きっかけと言われて…思い当たるのは、先日の件だ。

あの日…ルトリアは、アルティシア女王の記念式典パレードの中継を、テレビで観てしまった。

あんなものをルトリアに見せてしまったことを、俺は酷く後悔していた。

正直なところ、俺はすっかり警戒を緩めてしまっていたのだ。

ルトリアはもう大丈夫だろうと。過去のことも忘れて、前を向いて生きているのだからと。

でも、そんなことはなかった。

当然だ。忘れようとしたって、忘れられるものではない。

あんなものをルトリアに見せてはいけなかったのだ。俺が、もっと気を付けるべきだったのだ…。

俺が不甲斐ないばかりに。注意が足りていなかったばかりに…ルトリアに、辛い思いをさせてしまった。

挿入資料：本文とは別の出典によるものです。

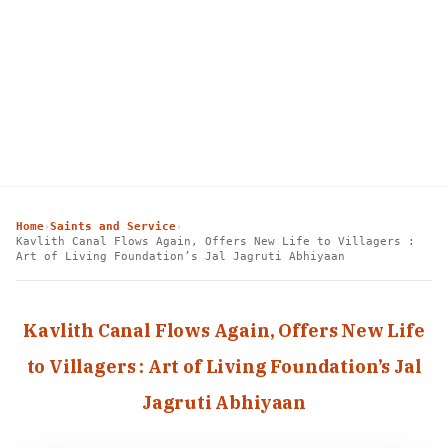
Home
Saints and Service
›
›
Kavlith Canal Flows Again, Offers New Life to Villagers :
Art of Living Foundation’s Jal Jagruti Abhiyaan
Kavlith Canal Flows Again, Offers New Life
to Villagers : Art of Living Foundation’s Jal
Jagruti Abhiyaan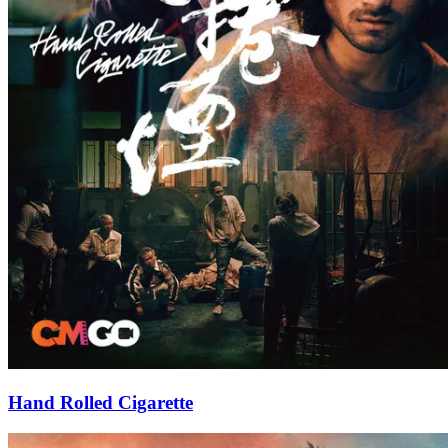
Hand Rolled Cigarette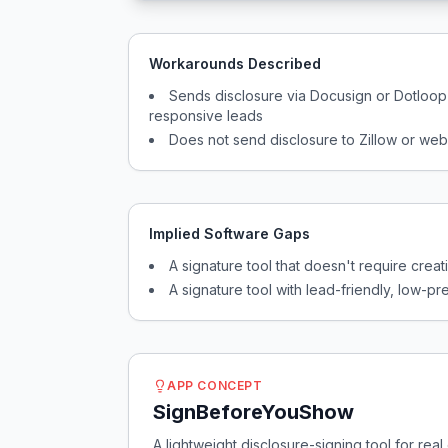
Workarounds Described
Sends disclosure via Docusign or Dotloo
responsive leads
Does not send disclosure to Zillow or web
Implied Software Gaps
A signature tool that doesn't require crea
A signature tool with lead-friendly, low-
APP CONCEPT
SignBeforeYouShow
A lightweight disclosure-signing tool for rea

みすみすあんなものを見せて、ルトリアの過去のトラウマを甦らせてしまった。

彼に申し訳なくてならなかった。

苦しそうな顔をして膝をつくルトリアの姿を思い出すと、あまりの不甲斐なさに自分を殴りたくなるほどだ。

ルトリアが今、あんな風になってしまっているのは…多分、あれが原因だろう。

そうとしか思えない。

あの件がきっかけで…恐らく、ルトリアの中で、悪い方のスイッチが入ってしまった。

簡単には戻せまい。

入院したときだって…二年以上にも渡って、何とか回復したのだ。

一度悪い方のスイッチが入ってしまったら、それを引き戻すのは容易ではない…。